Facts: Sargeant and Worldspan entered into an agreement for the construction of a vessel by Worldspan. Sargeant advanced funds to build the vessel which were secured by a builder’s mortgage. Sargeant advanced approximately $11 million towards the construction and then entered into a loan agreement with Comerica to finance the completion of the building. Sargeant’s interest in the construction agreement was assigned to Comerica. Comerica advanced an additional $9 million towards the construction. A dispute then arose concerning the costs of construction and construction was halted. The vessel was arrested in Federal Court and Worldspan filed a petition in the British Columbia Supreme Court seeking relief under the Companies Creditors Arrangement Act (“CCAA”) of British Columbia. Pursuant to the process adopted in the two courts, in rem claims against the vessel were to be decided in the Federal Court and all other claims were to be decided in the British Columbia CCAA proceedings. Al-Saleh sought an order for leave to file an in rem claim to enforce a judgement obtained from the Florida Circuit Court. The judgment was in the amount of US$28 million and was for fraud and conspiracy to commit fraud in relation to a business scheme that had nothing to do with maritime matters. Al-Saleh alleged some of the monies of which he was defrauded were paid to Worldspan and used in the construction of the vessel and that this gave rise to an in rem claim. Sargeant opposed the application and by its own motion requested that the Al-Saleh claim be dismissed.
At first instance (unreported), the Prothonotary granted the motion of Al-Saleh, held the court had jurisdiction to adjudicate the in rem claim, recognized the Florida judgment and dismissed the motion of Sargeant. Sargeant and Comerica appealed and were successful, in part. On appeal (2013 FC 1204) the appeal Judge held that: (a) the court had jurisdiction to adjudicate the in rem claim; (b) the Sargeant motion should be dismissed; and, (c) the Florida judgment should not be recognized and enforced. With respect to the Florida Judgment, the appeal Judge held that the relief granted in that judgment did not fall within the Federal Court’s jurisdiction pertaining to Canadian maritime law and therefore could not be recognized and enforced. Sargeant and Comerica further appealed on points (a) and (b).
Decision: The appeal is allowed and the in rem claim of Al-Saleh (the “Respondent”) is dismissed.
Held: Both the Prothonotary and the appeal Judge were clearly wrong when they decided the Federal Court had jurisdiction to entertain the Respondent’s claim.
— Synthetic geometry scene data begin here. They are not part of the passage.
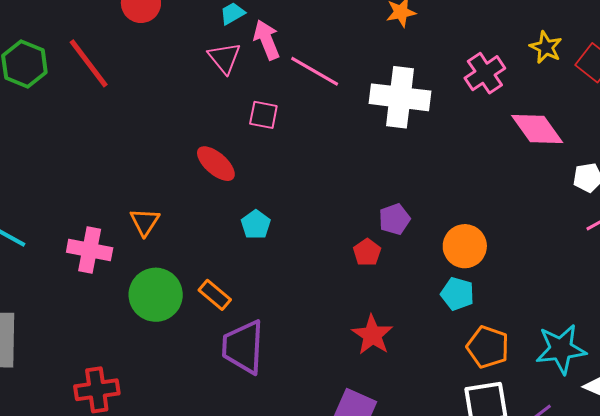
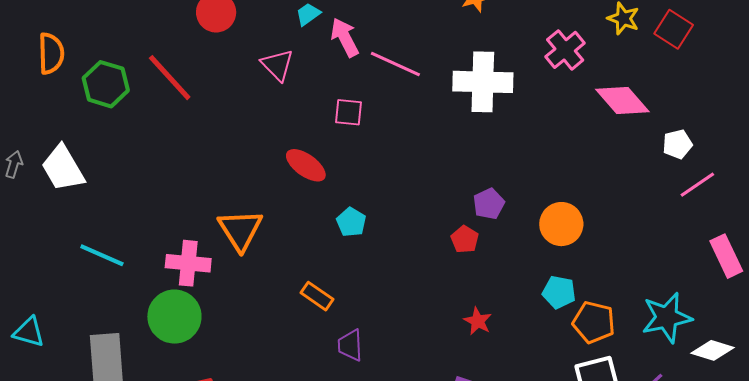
pink triangle: (224, 58) -> (277, 65), moved
orange triangle: (145, 222) -> (240, 230), size x1.5
cyan pentagon: (457, 294) -> (559, 292), moved
green circle: (156, 295) -> (174, 317), moved
red star: (372, 335) -> (478, 321), size x0.7
purple trapezoid: (243, 347) -> (350, 345), size x0.6

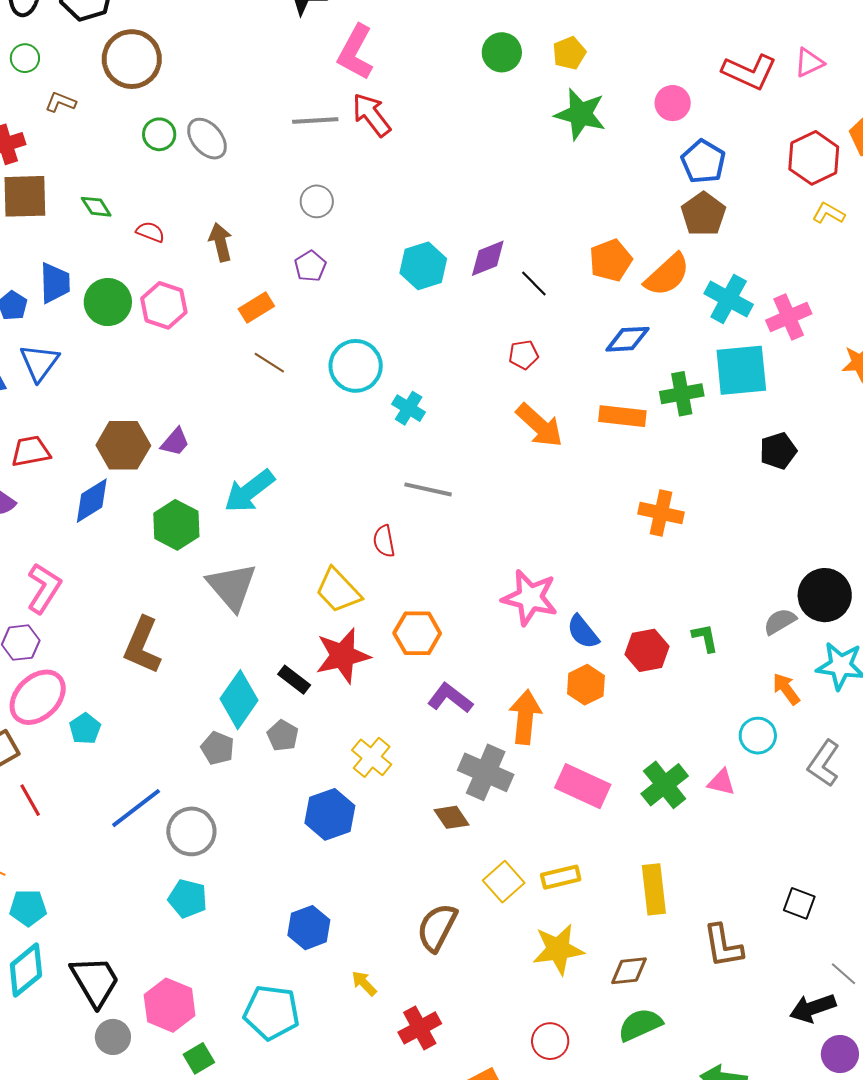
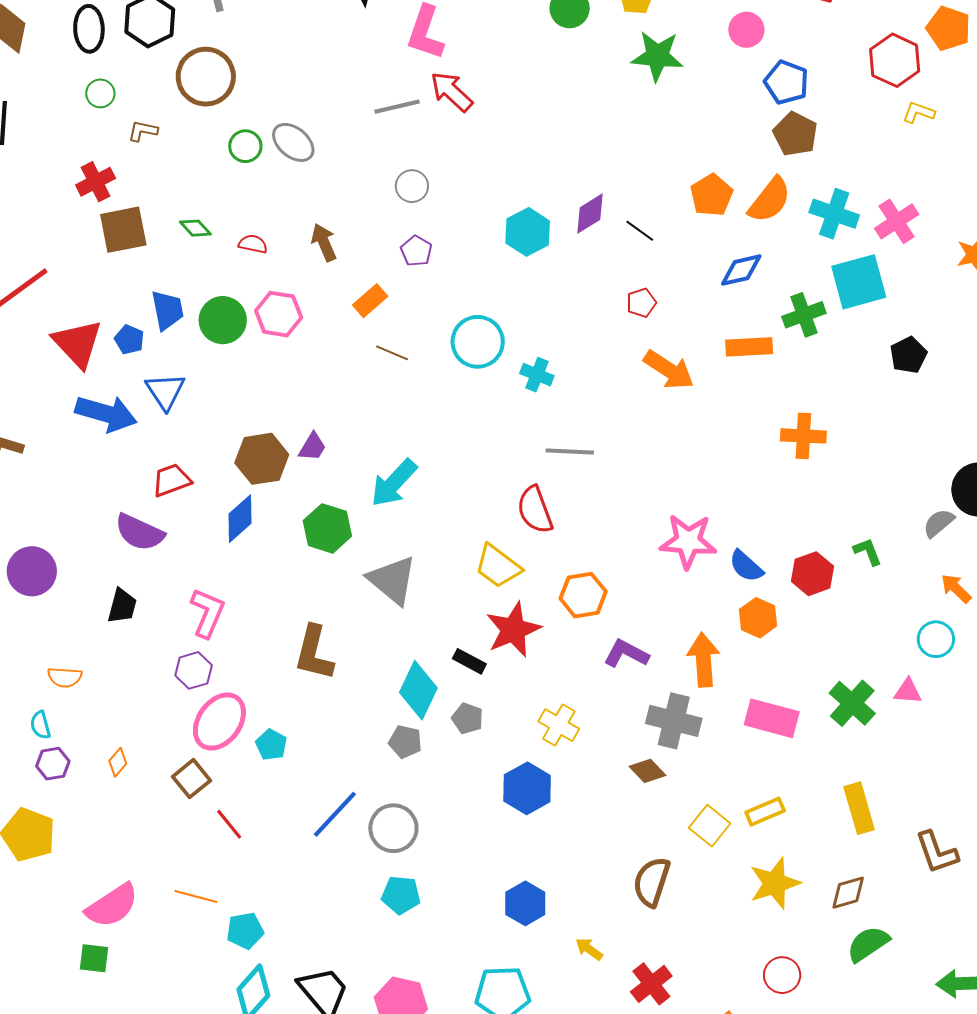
red semicircle: (384, 541) -> (535, 510), size x1.5

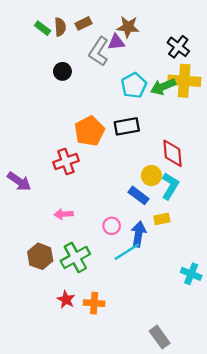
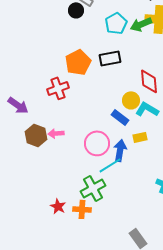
black circle: (62, 71) -> (76, 10), moved
cyan L-shape: (170, 186) -> (147, 109), turned -90
pink circle: (112, 226) -> (97, 143), size x1.6
brown hexagon: (40, 256) -> (36, 135), moved
green cross: (75, 257) -> (93, 188), moved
The claim does not relate to any subject matter over which the court has jurisdiction. It cannot succeed and must be dismissed. The Respondent alleges that the funds of which he was defrauded were used to finance the construction of the vessel and that he therefore has an interest in the vessel. He also asserts that the doctrines of constructive trust and unjust enrichment support his claim. He finally adds that he can trace his property to the vessel. In essence, the Respondent alleges that his claim is one for an ownership interest in a ship pursuant to s. 22(2)(a) of the Federal Courts Act. The Appellant argues that a claim of an ownership interest is not sufficient to support jurisdiction. That is not correct. “There can be no doubt whatsoever that once a claim is held to fall within one of the heads found in subsection 22(2) of the Act, there is necessarily substantive maritime law to support the claim.” However, the question is, does the Respondent’s claim fall within s. 22(2)? The Respondent could not have brought in Federal Court the claim that he brought in the Florida court as it has nothing to do with maritime law. This is why the appeal Judge correctly refused to recognize the Florida judgment. There must be a body of federal law essential to the disposition of the case before the Federal Court has jurisdiction. There is no such federal law here. Further, the Respondent’s claims are not “so integrally connected to maritime matters as to be legitimate Canadian maritime law within federal competence”. Rather the claim raises issues that are within the exclusive legislative jurisdiction of the provinces.
Comment: Perhaps the most interesting point made in this decision is the statement that where a claim falls within s. 22(2) of the Federal Courts Act there is necessarily substantive maritime law to support it.